Gençlere sesleniyor Metin Akpınar. Sesinde keskin bir ironi gizli. Ama eminin ki, çoğu genç tavsiyesine uyup emlakçılıkta karar kılmıştır.

Kılmıştır, çünkü bizde oyunculuk, bilhassa son dönemde, para kazanmak ve vitrinde olmak için yapılan bir şey… Şey dememin sebebi şu: Çoğu oynamıyor bile; sadece o filmde, o dizide, o oyunda bulunuyor. Tıpkı özel hayatında bir barda, bir parkta, bir yatakta bulunduğu gibi… Senaryonun gerektirdiği karakter yahut tip olmuyor. Kendi oluyor ve biz buna itiraz etmiyoruz.

O kadar kendi oluyor ki, ayrım gözetmeksizin, dizi izler gibi özel hayatını da izliyoruz sosyal medyadan… Burnunu karıştırsa ‘olay’ oluyor, ağzı açık kalsa ‘gündem’, kıyafeti eksilse yıkılıyor (!) ortalık.

İYİ Kİ YAPMIŞIM – AMA NEYİ, NİÇİN?

Keçenin Teri’ni hatırlayanınız çıkar mı, bilmem… Yahut Demirkırat’ı… Şusu eksik, busu eksik, denebilirdi… Ama belgesel gibi belgeseldiler.

Duru Olmak’ı seyretmiştim daha önce. Peşi sıra da İyi ki Yapmışım’ı seyrettim. İkincisi ilkinden çok daha iyi olmasına rağmen ikisi de “belgesel” değiller bence…

Eğer her şeyi… Hemen hemen her şeyi… Belgeselin çekilmesine sebep olan (!) özneye anlattırırsan… O olsa olsa “röportaj” olur. Belgesel, tezli bir “şey”dir. Methiye dizme, yüceltme aracı değil. Mümkün olduğunca tarafsız olunması gerekir. İddianın altı doldurulmalı… Malum, “belge” söz konusu…

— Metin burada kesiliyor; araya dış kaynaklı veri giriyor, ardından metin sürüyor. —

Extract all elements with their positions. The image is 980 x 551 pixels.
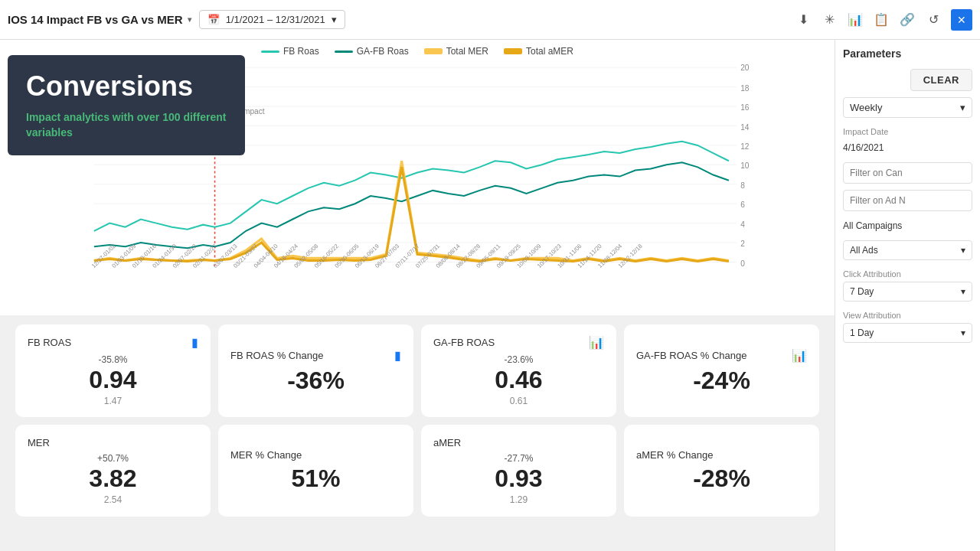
card-amer-pct-value: -28% (693, 465, 750, 492)
view-attribution-value: 1 Day (850, 328, 874, 338)
date-dropdown-icon: ▾ (332, 14, 337, 25)
svg-text:16: 16 (740, 103, 750, 112)
card-mer-title-row: MER (28, 437, 198, 448)
card-amer-value: 0.93 (495, 465, 542, 492)
click-attribution-select[interactable]: 7 Day ▾ (843, 282, 972, 302)
download-icon[interactable]: ⬇ (795, 11, 812, 28)
metric-card-fb-roas: FB ROAS ▮ -35.8% 0.94 1.47 (15, 324, 211, 417)
legend-total-amer-line (504, 48, 522, 54)
all-ads-select[interactable]: All Ads ▾ (843, 240, 972, 260)
card-ga-fb-change: -23.6% (504, 354, 533, 365)
card-mer-baseline: 2.54 (104, 494, 122, 505)
close-button[interactable]: ✕ (951, 9, 972, 31)
card-fb-roas-pct-title-row: FB ROAS % Change ▮ (230, 348, 401, 363)
card-ga-fb-pct-title-row: GA-FB ROAS % Change 📊 (636, 348, 807, 363)
all-campaigns-label: All Campaigns (843, 217, 972, 234)
view-attribution-select[interactable]: 1 Day ▾ (843, 323, 972, 343)
card-amer-title: aMER (433, 437, 461, 448)
clear-button[interactable]: CLEAR (910, 69, 972, 91)
legend-total-amer-label: Total aMER (526, 46, 573, 57)
header-icons: ⬇ ✳ 📊 📋 🔗 ↺ ✕ (795, 9, 972, 31)
card-mer-pct-title-row: MER % Change (230, 449, 401, 461)
legend-total-mer: Total MER (424, 46, 488, 57)
cards-row-1: FB ROAS ▮ -35.8% 0.94 1.47 FB ROAS % Cha… (15, 324, 819, 417)
bar-chart-icon[interactable]: 📊 (847, 11, 864, 28)
copy-icon[interactable]: 📋 (873, 11, 890, 28)
card-ga-fb-title: GA-FB ROAS (433, 337, 495, 348)
refresh-icon[interactable]: ↺ (925, 11, 942, 28)
card-ga-fb-value: 0.46 (495, 367, 542, 393)
legend-total-amer: Total aMER (504, 46, 573, 57)
filter-ad-input[interactable] (843, 190, 972, 211)
date-range-text: 1/1/2021 – 12/31/2021 (226, 14, 325, 25)
filter-campaign-input[interactable] (843, 162, 972, 184)
filter-ad-section (843, 190, 972, 211)
card-mer-pct-value: 51% (291, 465, 340, 492)
card-fb-roas-baseline: 1.47 (104, 396, 122, 406)
impact-date-section: Impact Date 4/16/2021 (843, 124, 972, 156)
svg-text:0: 0 (740, 259, 745, 268)
date-picker[interactable]: 📅 1/1/2021 – 12/31/2021 ▾ (199, 10, 345, 29)
all-ads-dropdown-icon: ▾ (961, 245, 965, 256)
legend-ga-fb-roas-label: GA-FB Roas (357, 46, 409, 57)
facebook-icon: ▮ (191, 335, 198, 350)
view-attribution-dropdown-icon: ▾ (961, 328, 965, 338)
card-ga-fb-pct-title: GA-FB ROAS % Change (636, 350, 747, 361)
frequency-label: Weekly (850, 102, 882, 113)
card-fb-roas-value: 0.94 (89, 367, 136, 393)
metric-card-mer: MER +50.7% 3.82 2.54 (15, 425, 211, 517)
filter-campaign-section (843, 162, 972, 184)
legend-total-mer-label: Total MER (446, 46, 488, 57)
content-area: Conversions Impact analytics with over 1… (0, 40, 835, 551)
sidebar-title: Parameters (843, 47, 972, 60)
metric-card-fb-roas-change: FB ROAS % Change ▮ -36% (218, 324, 413, 417)
card-amer-pct-title-row: aMER % Change (636, 449, 807, 461)
analytics-icon-2: 📊 (792, 348, 807, 363)
click-attribution-section: Click Attribution 7 Day ▾ (843, 266, 972, 302)
metric-card-amer-change: aMER % Change -28% (624, 425, 819, 517)
click-attribution-label: Click Attribution (843, 269, 972, 279)
main-layout: Conversions Impact analytics with over 1… (0, 40, 980, 551)
view-attribution-label: View Attribution (843, 311, 972, 320)
svg-text:6: 6 (740, 201, 745, 209)
card-ga-fb-baseline: 0.61 (510, 396, 528, 406)
link-icon[interactable]: 🔗 (899, 11, 916, 28)
facebook-icon-2: ▮ (394, 348, 401, 363)
click-attribution-dropdown-icon: ▾ (961, 286, 965, 297)
legend-fb-roas-label: FB Roas (283, 46, 319, 57)
title-section: IOS 14 Impact FB vs GA vs MER ▾ (8, 13, 191, 26)
view-attribution-section: View Attribution 1 Day ▾ (843, 308, 972, 343)
header: IOS 14 Impact FB vs GA vs MER ▾ 📅 1/1/20… (0, 0, 980, 40)
calendar-icon: 📅 (207, 14, 220, 25)
card-fb-roas-title-row: FB ROAS ▮ (28, 335, 198, 350)
card-mer-title: MER (28, 437, 50, 448)
legend-ga-fb-roas: GA-FB Roas (335, 46, 409, 57)
card-mer-value: 3.82 (89, 465, 136, 492)
svg-text:12: 12 (740, 142, 750, 151)
conversions-subtitle: Impact analytics with over 100 different… (26, 110, 227, 140)
snowflake-icon[interactable]: ✳ (821, 11, 838, 28)
card-amer-pct-title: aMER % Change (636, 449, 713, 461)
svg-text:8: 8 (740, 181, 745, 190)
card-amer-title-row: aMER (433, 437, 604, 448)
sidebar: Parameters CLEAR Weekly ▾ Impact Date 4/… (835, 40, 980, 551)
card-ga-fb-pct-value: -24% (693, 367, 750, 394)
legend-fb-roas-line (261, 51, 279, 53)
metric-card-amer: aMER -27.7% 0.93 1.29 (421, 425, 616, 517)
click-attribution-value: 7 Day (850, 286, 874, 297)
title-dropdown-icon[interactable]: ▾ (188, 15, 191, 24)
legend-total-mer-line (424, 48, 443, 54)
impact-date-value: 4/16/2021 (843, 139, 972, 156)
svg-text:14: 14 (740, 123, 750, 132)
card-amer-change: -27.7% (504, 453, 533, 464)
cards-section: FB ROAS ▮ -35.8% 0.94 1.47 FB ROAS % Cha… (0, 315, 835, 526)
metric-card-mer-change: MER % Change 51% (218, 425, 413, 517)
metric-card-ga-fb-roas: GA-FB ROAS 📊 -23.6% 0.46 0.61 (421, 324, 616, 417)
frequency-select[interactable]: Weekly ▾ (843, 97, 972, 118)
svg-text:2: 2 (740, 240, 745, 248)
svg-text:20: 20 (740, 64, 750, 72)
svg-text:18: 18 (740, 84, 750, 93)
card-amer-baseline: 1.29 (510, 494, 528, 505)
svg-text:4: 4 (740, 220, 745, 229)
frequency-dropdown-icon: ▾ (960, 102, 965, 113)
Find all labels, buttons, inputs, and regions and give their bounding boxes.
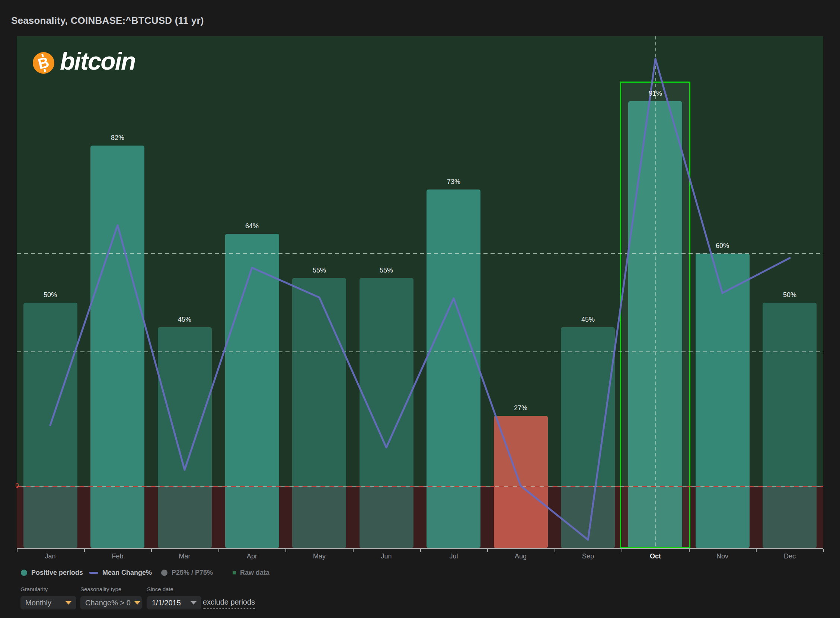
circle-marker-icon: [21, 570, 27, 576]
chart-plot-area[interactable]: B bitcoin 0 50%82%45%64%55%55%73%27%45%9…: [17, 36, 823, 548]
x-axis-label-apr: Apr: [230, 552, 274, 560]
x-axis-label-feb: Feb: [95, 552, 140, 560]
x-axis-label-jun: Jun: [364, 552, 409, 560]
bar-value-label: 45%: [162, 315, 207, 324]
since-date-label: Since date: [147, 586, 174, 592]
x-axis-label-may: May: [297, 552, 342, 560]
axis-tick: [285, 549, 286, 552]
exclude-periods-link[interactable]: exclude periods: [203, 598, 255, 609]
mean-change-line: [17, 36, 823, 548]
line-marker-icon: [89, 572, 98, 574]
axis-tick: [756, 549, 757, 552]
zero-line-label: 0: [13, 482, 21, 490]
legend-item-mean-change[interactable]: Mean Change%: [89, 567, 152, 578]
page-title: Seasonality, COINBASE:^BTCUSD (11 yr): [11, 15, 204, 27]
legend-item-positive-periods[interactable]: Positive periods: [21, 567, 83, 578]
seasonality-type-dropdown[interactable]: Change% > 0: [80, 596, 142, 609]
chevron-down-icon: [191, 601, 196, 605]
legend-label: Raw data: [240, 569, 269, 577]
axis-tick: [353, 549, 353, 552]
bar-value-label: 55%: [297, 266, 342, 274]
x-axis-label-aug: Aug: [498, 552, 543, 560]
x-axis-label-mar: Mar: [162, 552, 207, 560]
axis-tick: [823, 549, 824, 552]
bar-value-label: 91%: [633, 89, 678, 98]
bar-value-label: 27%: [498, 404, 543, 412]
bar-value-label: 73%: [431, 178, 476, 186]
seasonality-type-label: Seasonality type: [80, 586, 121, 592]
granularity-dropdown[interactable]: Monthly: [21, 596, 76, 609]
axis-tick: [689, 549, 690, 552]
x-axis-label-oct: Oct: [633, 552, 678, 560]
legend-item-raw-data[interactable]: Raw data: [233, 567, 269, 578]
square-marker-icon: [233, 571, 236, 575]
legend-label: Positive periods: [31, 569, 83, 577]
bar-value-label: 50%: [767, 291, 812, 299]
seasonality-widget: Seasonality, COINBASE:^BTCUSD (11 yr) B …: [0, 0, 840, 618]
bar-value-label: 64%: [230, 222, 274, 230]
axis-tick: [555, 549, 555, 552]
x-axis-label-jan: Jan: [28, 552, 73, 560]
circle-marker-icon: [161, 570, 168, 576]
x-axis-label-sep: Sep: [566, 552, 610, 560]
since-date-dropdown[interactable]: 1/1/2015: [147, 596, 201, 609]
x-axis-label-jul: Jul: [431, 552, 476, 560]
axis-tick: [151, 549, 152, 552]
bar-value-label: 55%: [364, 266, 409, 274]
legend-label: Mean Change%: [102, 569, 152, 577]
axis-tick: [17, 549, 18, 552]
axis-tick: [84, 549, 85, 552]
legend-label: P25% / P75%: [172, 569, 213, 577]
bar-value-label: 50%: [28, 291, 73, 299]
axis-tick: [487, 549, 488, 552]
axis-tick: [420, 549, 421, 552]
axis-tick: [218, 549, 219, 552]
bar-value-label: 45%: [566, 315, 610, 324]
axis-tick: [622, 549, 622, 552]
x-axis-label-nov: Nov: [700, 552, 745, 560]
legend-item-p25-p75[interactable]: P25% / P75%: [161, 567, 213, 578]
granularity-label: Granularity: [21, 586, 47, 592]
chevron-down-icon: [65, 601, 71, 605]
x-axis-label-dec: Dec: [767, 552, 812, 560]
bar-value-label: 82%: [95, 134, 140, 142]
chevron-down-icon: [134, 601, 140, 605]
bar-value-label: 60%: [700, 242, 745, 250]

Ayrıca çekilenin belgesel olması, görüntünün, açının, şunun bunun alelade olmasını gerektirmez. İki belgeselden de tek bir kare kalmadı hafızamda.

Deve Kuşu Kaberesi.

Sonra Kandemir Konduk’suz “Devekuşu” mu olur! Gösterip geçmişler. bulundurup geçmişler. İki de laf ettirmişler. Fazla değil – iki… Oysa yaşıyor Konduk. Gidip konuşmanız mümkün… Konuşmanız mümkün, derken, şunu demek istemiyorum ama: Ne konuştuğu mühim değil; üç beş dakika laf etsin, yeter!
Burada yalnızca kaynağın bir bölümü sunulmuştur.